How does database normalization contribute to data integrity?

  • Adding redundancy to ensure data availability
  • Improving query performance
  • Increasing the size of the database
  • Reducing redundancy and dependency among data
Database normalization contributes to data integrity by reducing redundancy and dependency among data. By organizing data into tables and eliminating data duplication, normalization minimizes the chances of inconsistencies and update anomalies. It ensures that data is stored logically and efficiently, promoting accuracy and reliability.

Scenario: A retail company wants to analyze sales data, including sales volume, revenue, and product categories. Which schema would you recommend for their data warehouse: Star Schema or Snowflake Schema, and why?

  • Snowflake Schema, because it allows for easier data maintenance and scalability.
  • Snowflake Schema, because it supports more complex relationships and enables better data normalization.
  • Star Schema, because it facilitates efficient query performance and is easier to implement.
  • Star Schema, because it simplifies queries and is more suitable for denormalized data structures.
For a retail company analyzing sales data, a Star Schema would be more appropriate. Star Schema denormalizes data, simplifying queries and enhancing performance, crucial for analytical tasks common in sales analysis. Its structure with a central fact table surrounded by dimension tables suits the needs of reporting and analysis in retail sales, where querying across different dimensions like time, product, and geography is essential.

What is a key-value store in NoSQL database systems?

  • A data store limited to string values only
  • A database system that exclusively uses foreign keys
  • A database system that stores data in a flexible, schema-less way using key-value pairs
  • A system that uses only numeric keys for data retrieval
In a NoSQL key-value store, data is stored as key-value pairs, where the key is a unique identifier and the value is the associated data. This model allows for efficient and fast retrieval of data, making it suitable for various applications like caching and session storage.

How does query optimization contribute to database performance tuning?

  • By improving the security of the database
  • By increasing the complexity of SQL queries
  • By increasing the storage space of the database
  • By reducing the execution time of SQL queries
Query optimization involves improving the efficiency of SQL queries, which in turn reduces the execution time. This is achieved through various techniques such as index optimization, query rewriting, and statistics collection, all aimed at enhancing the performance of database operations.

What is the difference between aggregation and summarization in data modeling?

  • Aggregation and summarization are interchangeable terms with no distinct difference.
  • Aggregation combines detailed data into a higher-level view, while summarization involves creating a concise summary of data.
  • Aggregation is used for numeric calculations, while summarization is for textual data.
  • Aggregation only works with relational databases, while summarization is more versatile.
In data modeling, aggregation involves the grouping of detailed data into a higher-level view, often using functions like COUNT, AVG, etc. Summarization, on the other hand, is the process of creating a concise summary of data, providing a more comprehensive overview. Understanding this difference is crucial for effective data modeling and reporting.

In an ERD, what does a cardinality of "One-to-One" signify?

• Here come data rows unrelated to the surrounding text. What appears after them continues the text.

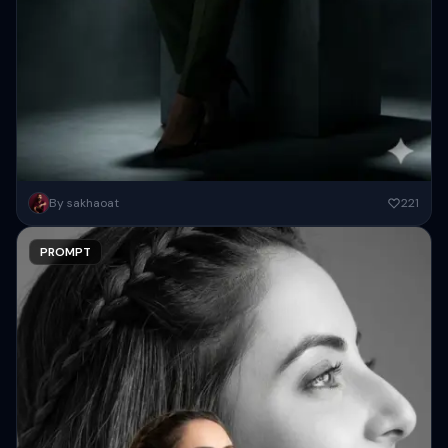
{ "prompt": "Cinematic full-body studio portrait of a subject using
By sakhaoat
221
the uploaded face as exact reference (preserve identity, facial
structure,...
PROMPT
Copy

  • Each entity in the first table can be related to at most one entity in the second table
  • Each entity in the first table can be related to multiple entities in the second table
  • Each entity in the first table can be related to only one entity in the second table
  • Each entity in the first table can be related to only one entity in the second table, and vice versa
A cardinality of "One-to-One" in an ERD signifies that each entity in the first table can be related to only one entity in the second table, and vice versa. This type of relationship is less common but is useful in certain scenarios where a strict one-to-one association is needed.

_______ compression algorithms utilize statistical methods to represent data more efficiently.

  • Adaptive
  • Entropy
  • Lossy
  • Predictive
Entropy compression algorithms utilize statistical methods to represent data more efficiently. These algorithms analyze the frequency of symbols in the data and assign shorter codes to more frequent symbols, resulting in overall compression.

Graph databases provide native support for _______ operations, allowing efficient querying of connected data.

  • Aggregation
  • Indexing
  • Sorting
  • Traversal
Graph databases provide native support for traversal operations, allowing efficient querying of connected data. Traversal involves navigating through nodes and relationships in a graph to discover patterns or retrieve specific information, which is a key feature in graph databases.

A degenerate dimension in a fact table does not have a corresponding _______ table.

  • Dimension
  • Lookup
  • Master
  • Reference
A degenerate dimension in a fact table does not have a corresponding dimension table. Instead, the dimension attributes are stored directly in the fact table. This is suitable when the dimension has no significant details other than its key and is not reused across multiple facts.

The integration of ER diagram tools with _______ enhances data modeling efficiency.

  • Cloud Services
  • Code Editors
  • Database Management Systems
  • Project Management Tools
Integrating ER diagram tools with Database Management Systems (DBMS) enhances data modeling efficiency. This integration allows for a direct connection between the ERD and the underlying database, facilitating synchronization and real-time updates between the data model and the actual database structure.